IBM reopens its frozen pension plan, saving the company millions

Traditional pension plans have not returned. But the IBM news might make us think so.

Last month, IBM unfrozen a defined benefit pension plan that had frozen more than 15 years back. The company also stopped making contributions to employees’ 401(k) accounts.

These moves are surprising because, at least on the surface, IBM appears to be reversing a decades-long trend of corporations moving away from traditional pension plans. Under the old plans, companies promised to pay employees retirement income that rewarded them for long years of service. But these plans were expensive, and IBM and hundreds of other companies began emphasizing 401(k) plans, which shifted the primary responsibility for saving and investing to workers.

IBM’s new approach is significant because the company has been a leader in formulating employee benefits policies. What it is doing now is not a simple return to the classic cradle-to-grave benefit system. In fact, IBM’s new pension plan is not as generous to long-serving employees compared to its predecessor.

The move has real advantages for some people who work at IBM, particularly those who put little or no money of their own into 401(k)s and who stay with the company for a relatively short time.

Fundamentally, IBM’s move will likely be wonderful for its shareholders. The company is saving hundreds of millions of dollars a year by stopping contributions to employees’ 401(k) accounts. And you don’t need to put money into the pension plan this year (and probably for years to come) because you already have a lot of money in it. From a purely financial standpoint, IBM is improving its cash flow and results.

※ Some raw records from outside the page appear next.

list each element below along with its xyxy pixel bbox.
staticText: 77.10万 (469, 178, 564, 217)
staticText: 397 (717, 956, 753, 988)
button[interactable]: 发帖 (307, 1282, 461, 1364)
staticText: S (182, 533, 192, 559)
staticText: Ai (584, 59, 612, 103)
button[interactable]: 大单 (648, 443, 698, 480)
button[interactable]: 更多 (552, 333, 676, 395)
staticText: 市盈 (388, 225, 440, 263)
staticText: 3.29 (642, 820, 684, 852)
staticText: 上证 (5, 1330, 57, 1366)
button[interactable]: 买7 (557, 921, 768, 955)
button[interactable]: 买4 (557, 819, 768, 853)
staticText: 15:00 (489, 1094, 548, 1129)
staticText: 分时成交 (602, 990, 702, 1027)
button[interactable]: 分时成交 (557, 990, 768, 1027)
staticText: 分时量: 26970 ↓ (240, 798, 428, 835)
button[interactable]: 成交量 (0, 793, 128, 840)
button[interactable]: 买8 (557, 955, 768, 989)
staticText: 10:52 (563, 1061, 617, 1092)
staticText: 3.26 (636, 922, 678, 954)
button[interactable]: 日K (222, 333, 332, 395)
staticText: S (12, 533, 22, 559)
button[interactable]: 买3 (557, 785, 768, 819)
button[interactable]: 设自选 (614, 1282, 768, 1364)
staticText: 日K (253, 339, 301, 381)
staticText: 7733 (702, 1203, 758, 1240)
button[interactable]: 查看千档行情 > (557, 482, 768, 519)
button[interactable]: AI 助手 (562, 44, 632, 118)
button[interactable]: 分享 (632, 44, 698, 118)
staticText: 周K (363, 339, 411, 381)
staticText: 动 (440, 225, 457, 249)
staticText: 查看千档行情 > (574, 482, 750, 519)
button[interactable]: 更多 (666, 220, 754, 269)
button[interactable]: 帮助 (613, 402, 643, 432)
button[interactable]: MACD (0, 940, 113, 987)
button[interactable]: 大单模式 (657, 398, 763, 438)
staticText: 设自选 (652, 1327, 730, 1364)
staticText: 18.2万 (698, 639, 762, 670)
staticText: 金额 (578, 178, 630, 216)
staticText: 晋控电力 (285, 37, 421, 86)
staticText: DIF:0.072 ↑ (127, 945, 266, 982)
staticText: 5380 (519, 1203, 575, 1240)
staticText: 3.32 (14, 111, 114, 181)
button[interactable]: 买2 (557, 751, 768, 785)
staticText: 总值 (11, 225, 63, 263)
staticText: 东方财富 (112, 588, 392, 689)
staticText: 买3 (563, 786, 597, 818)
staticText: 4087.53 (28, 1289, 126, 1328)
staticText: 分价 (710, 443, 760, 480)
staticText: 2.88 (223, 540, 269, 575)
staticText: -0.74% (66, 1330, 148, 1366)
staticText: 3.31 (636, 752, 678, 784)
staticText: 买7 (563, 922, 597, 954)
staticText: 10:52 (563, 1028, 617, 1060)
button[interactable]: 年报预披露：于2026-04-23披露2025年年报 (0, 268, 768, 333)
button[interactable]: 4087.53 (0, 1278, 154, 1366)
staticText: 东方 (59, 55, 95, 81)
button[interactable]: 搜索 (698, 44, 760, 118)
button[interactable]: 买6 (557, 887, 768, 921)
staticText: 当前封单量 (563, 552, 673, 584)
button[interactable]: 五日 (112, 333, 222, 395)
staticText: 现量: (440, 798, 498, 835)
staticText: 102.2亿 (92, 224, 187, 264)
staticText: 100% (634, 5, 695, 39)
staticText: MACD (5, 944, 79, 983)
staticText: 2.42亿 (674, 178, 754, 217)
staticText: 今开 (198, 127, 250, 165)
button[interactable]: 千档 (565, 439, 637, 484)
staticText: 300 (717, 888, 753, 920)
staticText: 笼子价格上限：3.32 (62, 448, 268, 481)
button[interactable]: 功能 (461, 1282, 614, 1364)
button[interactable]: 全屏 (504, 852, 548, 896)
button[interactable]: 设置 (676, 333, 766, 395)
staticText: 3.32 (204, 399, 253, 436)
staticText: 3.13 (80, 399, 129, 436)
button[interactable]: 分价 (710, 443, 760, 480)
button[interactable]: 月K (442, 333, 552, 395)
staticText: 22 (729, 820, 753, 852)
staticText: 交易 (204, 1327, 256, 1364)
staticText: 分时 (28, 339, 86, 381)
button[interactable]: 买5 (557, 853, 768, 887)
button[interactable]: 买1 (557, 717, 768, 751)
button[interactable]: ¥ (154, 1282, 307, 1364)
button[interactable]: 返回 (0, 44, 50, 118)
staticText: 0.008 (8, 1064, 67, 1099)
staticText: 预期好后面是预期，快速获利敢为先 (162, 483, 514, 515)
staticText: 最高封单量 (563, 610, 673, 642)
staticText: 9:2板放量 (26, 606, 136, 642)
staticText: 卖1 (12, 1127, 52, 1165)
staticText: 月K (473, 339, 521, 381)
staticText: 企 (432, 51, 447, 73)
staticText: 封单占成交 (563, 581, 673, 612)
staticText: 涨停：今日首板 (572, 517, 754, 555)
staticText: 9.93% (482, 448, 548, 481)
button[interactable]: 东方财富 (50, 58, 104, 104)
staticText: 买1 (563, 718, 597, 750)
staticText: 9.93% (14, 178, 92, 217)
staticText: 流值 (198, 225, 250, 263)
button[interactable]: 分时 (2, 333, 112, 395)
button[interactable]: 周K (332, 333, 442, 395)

For a small but important subset of companies — those with fully funded, closed or frozen pension plans — IBM’s move could be a harbinger of things to come, pension consultants say. IBM is using a surplus from its pension fund to simultaneously change its employee benefits package and help the company’s finances.

“You’ll see more of this,” said Matt Maloney, senior partner at Aon. “But I don’t think it’s really a milestone because not many companies are in a position to do what IBM is doing.”

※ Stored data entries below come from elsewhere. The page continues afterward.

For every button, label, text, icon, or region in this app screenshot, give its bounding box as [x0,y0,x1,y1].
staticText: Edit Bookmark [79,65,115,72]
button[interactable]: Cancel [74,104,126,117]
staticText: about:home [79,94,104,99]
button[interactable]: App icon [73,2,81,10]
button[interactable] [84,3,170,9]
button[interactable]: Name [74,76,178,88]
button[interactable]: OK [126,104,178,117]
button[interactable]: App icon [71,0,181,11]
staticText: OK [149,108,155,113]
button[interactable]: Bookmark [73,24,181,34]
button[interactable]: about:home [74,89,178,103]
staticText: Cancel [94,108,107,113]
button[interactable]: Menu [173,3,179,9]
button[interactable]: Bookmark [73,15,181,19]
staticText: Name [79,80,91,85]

IBM calls its new pension plan a “retirement benefit account.” It is nested, legally and bureaucratically, within the previous version. Because it is part of the defined benefit pension plan, the new plan is backed by the government Pension Benefit Guarantee Corporationthat will pay benefitsup to certain limits, if the plan runs out of money or the employer goes out of business.

Unlike 401(k)s, in pension plans the employer “makes the contribution, owns the assets, selects the investments and assumes the investment risk,” said Alicia Munnell, director of the Boston Retirement Research Center. College.

Employees immediately buy into IBM’s new plan and can take their money with them when they leave, IBM says. So far, so good.

But for many employees, the change comes at a cost.

IBM will no longer contribute to its employees’ 401(k) plans. Until now, it made 5 percent matching contributions and 1 percent automatic contributions, according to published internal documents. in public and whose authenticity was confirmed by Jessica Chen, IBM spokesperson. That money and those accounts are the property of the employees. It took a year for employees to qualify for those accounts.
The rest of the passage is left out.